Go-to-market strategies are very distinct from marketing strategies in terms of where they fall in a product’s lifecycle. A go-to-market strategy (GTM) is the planning and preparation for introducing a new offer (product or service) to a market. A marketing strategy is the ongoing programs and campaigns that you’re running to drive demand for that offer after it’s been introduced to a given market.
GTMs are more concrete. You only use them until you achieve product-market fit, whereas marketing strategies are more prolific, getting refined over time as you learn how your buyers get value out of your offer.
The following are the essential elements of a go-to-market strategy.
Define Your Market Conditions
What market growth strategy do you fall under?
In 1957, a mathematician introduced four categories of product-market introduction methods called the Ansoff Matrix.

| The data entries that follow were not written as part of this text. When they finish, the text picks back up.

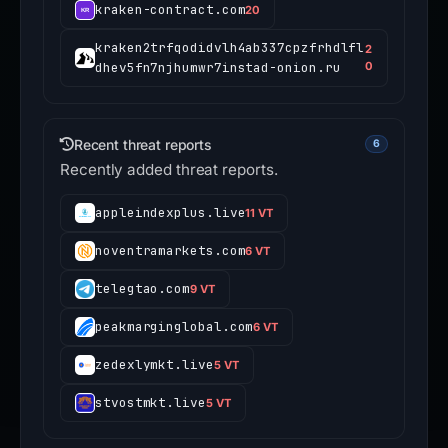
kraken-contract.com
20
kraken2trfqodidvlh4ab337cpzfrhdlfl
2
dhev5fn7njhumwr7instad-onion.ru
0
Recent threat reports
6
Recently added threat reports.
appleindexplus.live
11 VT
noventramarkets.com
6 VT
telegtao.com
9 VT
peakmarginglobal.com
6 VT
zedexlymkt.live
5 VT
stvostmkt.live
5 VT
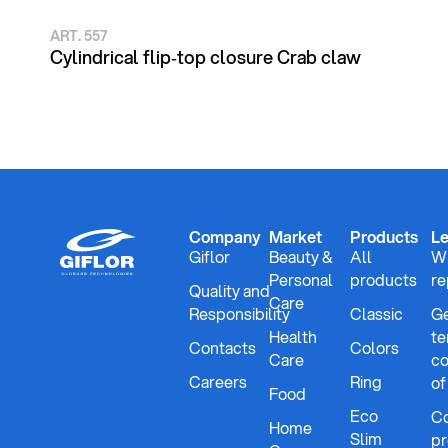
ART. 557
Cylindrical flip‑top closure Crab claw
Company
Market
Products
Le
Giflor
Beauty &
All
Wh
Personal
products
re
Quality and
Care
Responsibility
Classic
Ge
Health
te
Contacts
Colors
Care
co
Careers
Ring
of
Food
Eco
Co
Home
Slim
pr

Go-to-market strategies apply to two of those pathways: Product Development, where you are introducing a new product into an existing market, and Diversification, where you are introducing a new product into a new market.
Thinking about where your product-market fits in will help you define who you’re selling to and what you’re selling to them.
Who are your buyers?
Are you selling to businesses or people? Defining your buyers for your GTM is the same as developing your buyer personas for your marketing strategies. You want to understand what the day-to-day life of your ideal customer is like so you can understand their challenges and determine how your offer will alleviate their pain points.
That knowledge will set you up for success when developing your go-to-market strategy because it’ll help you develop the value proposition of your offer.
Who are your competitors?
Who are the other key players in the market you’re entering? How will you differentiate yourself from them?
If your offer is completely unique you want to capitalize on that, but if competitors are offering similar products or services to you, you need to find a niche that you can dominate.
Determine Your Selling Strategy
Value and price are the two main factors that determine whether a prospect will buy your offer. So as part of your value proposition and go-to-market strategy, you need to think about your pricing strategy.
A potential jumping-off point for this is analyzing the pricing strategies of competitors with similar products. Ultimately, your pricing strategy should be centered around your value proposition. Identifying that core value of your product allows you to define what your pricing strategy should be and build out your pricing model around that.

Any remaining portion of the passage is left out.